Aristotle begins with the very obvious point that wings and feet come in easily identifiable and separable categories, such as split and hoofed.  Aristotle’s explanation of the method here is clearly being guided by a concern that each animal has some distinctive difference which is (1) discernible by this process of division and (2) belongs to that animal alone.  Perhaps 2 is a claim made by Platonists themselves for this method of division. However, I think the more likely possibility is that Aristotle construes division in such a way that unless the end of the process results in an actual individual species, it is worthless.  If a terminus of division is two-footed, for example, then this applies to many animals and is unsuccessful in picking any one single animal out. This also makes sense in light of the purpose of Aristotle’s criticisms.  He began (PA 642b5 ff.) by saying how sticking to bifurcatory division alone is either difficult or impossible.  (His alternative is to begin with many lines of division, instead of one.)

Another avenue to get at what Aristotle is saying is this.  When there is no further division possible, we have arrived at a specific difference, i.e., a species or animal, at least on the expectations of a Platonist.  This, as Aristotle shows, is not always so easy, as some differences result in more than one animal belonging to them, such as ants belonging both to the winged and unwinged species.

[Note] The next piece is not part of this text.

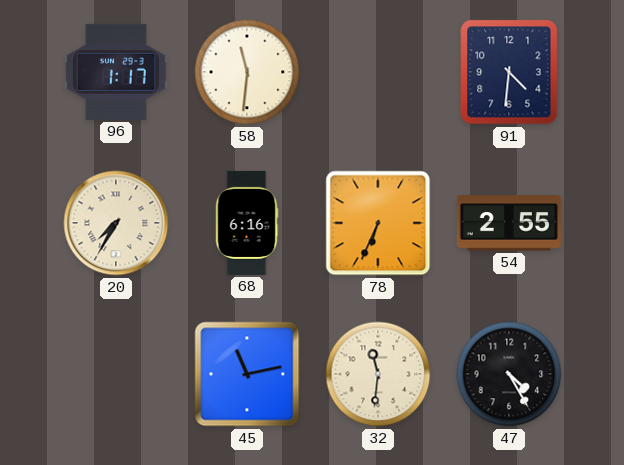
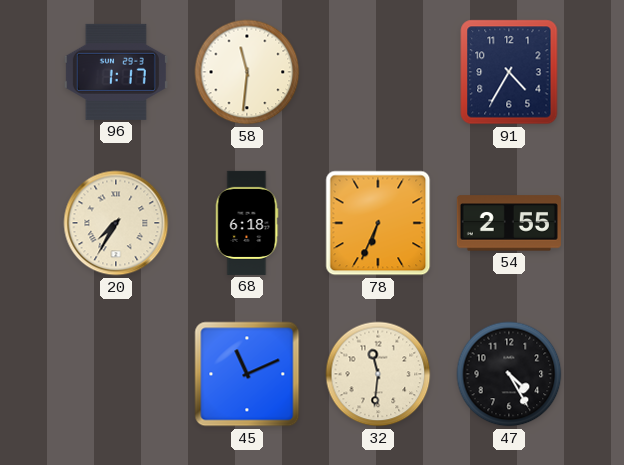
91: 4:31 -> 4:35
68: 6:16 -> 6:18
45: 11:13 -> 11:11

On the same line of thinking that requires a unique animal for each termination of the division, it also follows that any given termination of a division cannot end in a privation.  For there is no such animal as a “non-footed.”  For there is no existence for non-being.  In Peck’s Loeb translation he notes that the reason why Aristotle does not allow privation in division is that this will result in more than one animal belonging to the species, e.g. non-footed.  If this is so, then non-footed has to be divided to get to individuals, but this cannot occur because non-being cannot be divided (legitimately at least).

Questions:

1. If the process of bifurcatory division does not (always) end in one species, what is it the point?  Could the point be to “narrow down” the candidates, or perhaps this kind of dead end means one has to start over again?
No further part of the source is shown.